Securing a Critical Vote for Climate Change


In 2011, the New Hampshire State Legislature voted to pull the state out of the Regional Greenhouse Gas Initiative (RGGI), an important agreement between New England states to reduce harmful emissions that contribute to climate change. The Governor vetoed the bill immediately, but RGGI opponents in the House had enough votes to override the veto – which they swiftly did. For the veto override to go through, however, it came down to 16 votes on the Senate side to make New Hampshire the first and only state to leave the agreement.

State Senator Gary Lambert was one of those votes. A newly-elected Republican, the Senator was leery about bucking his party on the issue. But, as a retired USMC Colonel and veteran of Operation Iraqi Freedom, he was a firm supporter of the military and security values.
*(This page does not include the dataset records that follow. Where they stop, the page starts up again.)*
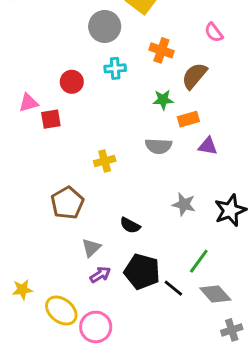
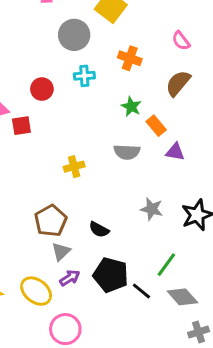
brown semicircle: (194, 76) -> (178, 83), moved
green star: (163, 100) -> (131, 107), turned 30
orange rectangle: (188, 119) -> (156, 126), turned 66
brown pentagon: (67, 203) -> (51, 221), moved
yellow ellipse: (61, 311) -> (36, 291), moved

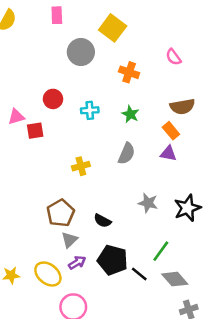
cyan cross: (84, 76) -> (90, 110), moved
brown semicircle: (178, 83) -> (182, 107), moved, turned -140
orange rectangle: (156, 126) -> (171, 131), moved
gray semicircle: (127, 152) -> (127, 153), turned -70

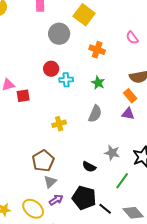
red circle: (53, 99) -> (51, 69), moved
black semicircle: (102, 221) -> (89, 167), moved
green line: (161, 251) -> (122, 181), moved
That’s why when Granite state Operation Free veterans met with him they were able make the case that RGGI was critical to combating climate change and keeping our troops and country safe.

The case was simple: The Marines, Navy, Air Force, and Army have all committed to reducing carbon emissions. If the military can take climate change seriously, leaders in New Hampshire – regardless of political party – should do the same.

After the Operation Free meeting, Senator Lambert announced his support for RGGI – and the measure fell just one vote short of passing, 15-9.